[Dataset excerpts]
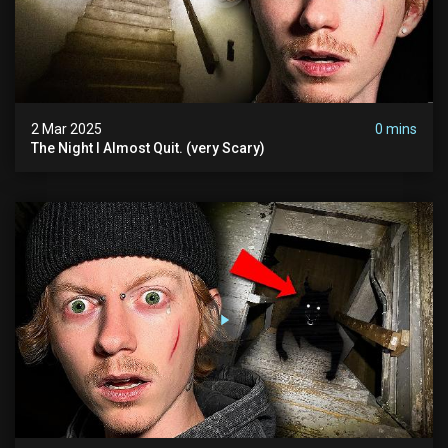
2 Mar 2025
0 mins
The Night I Almost Quit. (very Scary)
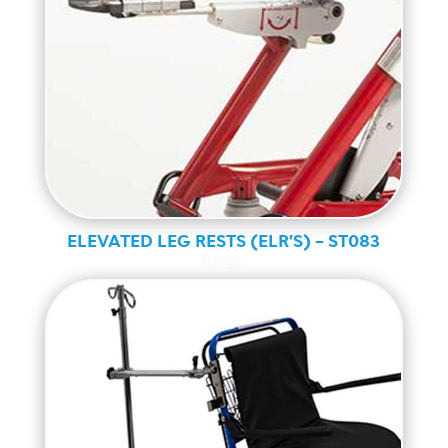
ELEVATED LEG RESTS (ELR’S) – ST083
Ranger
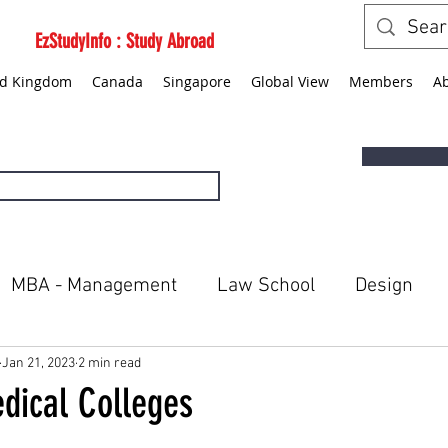
EzStudyInfo : Study Abroad
ed Kingdom
Canada
Singapore
Global View
Members
A
MBA - Management
Law School
Design
ted States
Canada
Singapore
Global Vie
Jan 21, 2023
2 min read
dical Colleges
5 stars.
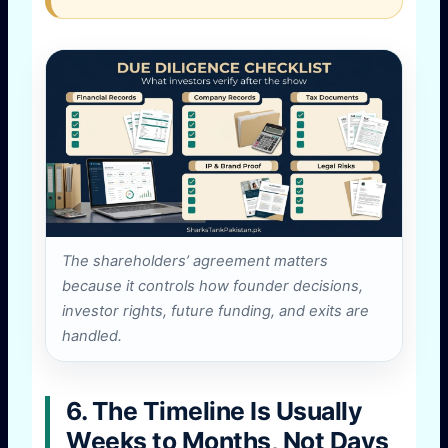
The shareholders’ agreement matters
because it controls how founder decisions,
investor rights, future funding, and exits are
handled.
6. The Timeline Is Usually
Weeks to Months, Not Days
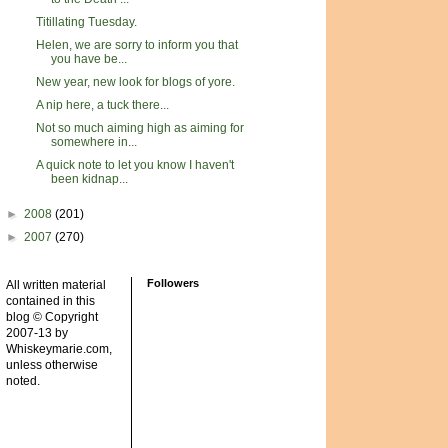
Titillating Tuesday.
Helen, we are sorry to inform you that
you have be...
New year, new look for blogs of yore.
A nip here, a tuck there...
Not so much aiming high as aiming for
somewhere in...
A quick note to let you know I haven't
been kidnap...
►
2008
(201)
►
2007
(270)
Followers
All written material
contained in this
blog © Copyright
2007-13 by
Whiskeymarie.com,
unless otherwise
noted.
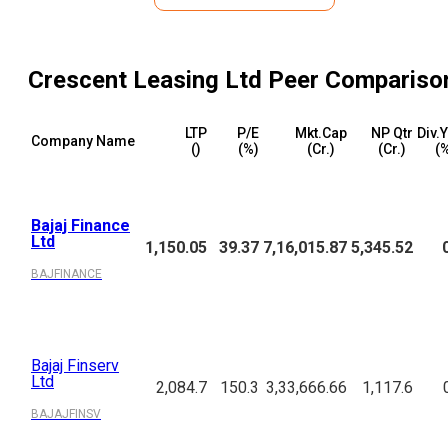
Crescent Leasing Ltd
Peer Compariso
LTP
P/E
Mkt.Cap
NP Qtr
Div.
Company Name
(₹)
(%)
(₹Cr.)
(₹Cr.)
(
Bajaj Finance
Ltd
1,150.05
39.37
7,16,015.87
5,345.52
BAJFINANCE
Bajaj Finserv
Ltd
2,084.7
150.3
3,33,666.66
1,117.6
BAJAJFINSV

Instructions for the task - The records need to be restated word for word, minus any images.

Problem solution -
2 Mar 2025
0 mins
The Night I Almost Quit. (very Scary)
ELEVATED LEG RESTS (ELR’S) – ST083
Ranger
EzStudyInfo : Study Abroad
ed Kingdom
Canada
Singapore
Global View
Members
A
MBA - Management
Law School
Design
ted States
Canada
Singapore
Global Vie
Jan 21, 2023
2 min read
dical Colleges
5 stars.
The shareholders’ agreement matters
because it controls how founder decisions,
investor rights, future funding, and exits are
handled.
6. The Timeline Is Usually
Weeks to Months, Not Days
Titillating Tuesday.
Helen, we are sorry to inform you that
you have be...
New year, new look for blogs of yore.
A nip here, a tuck there...
Not so much aiming high as aiming for
somewhere in...
A quick note to let you know I haven't
been kidnap...
►
2008
(201)
►
2007
(270)
Followers
All written material
contained in this
blog © Copyright
2007-13 by
Whiskeymarie.com,
unless otherwise
noted.
Crescent Leasing Ltd
Peer Compariso
LTP
P/E
Mkt.Cap
NP Qtr
Div.
Company Name
(₹)
(%)
(₹Cr.)
(₹Cr.)
(
Bajaj Finance
Ltd
1,150.05
39.37
7,16,015.87
5,345.52
BAJFINANCE
Bajaj Finserv
Ltd
2,084.7
150.3
3,33,666.66
1,117.6
BAJAJFINSV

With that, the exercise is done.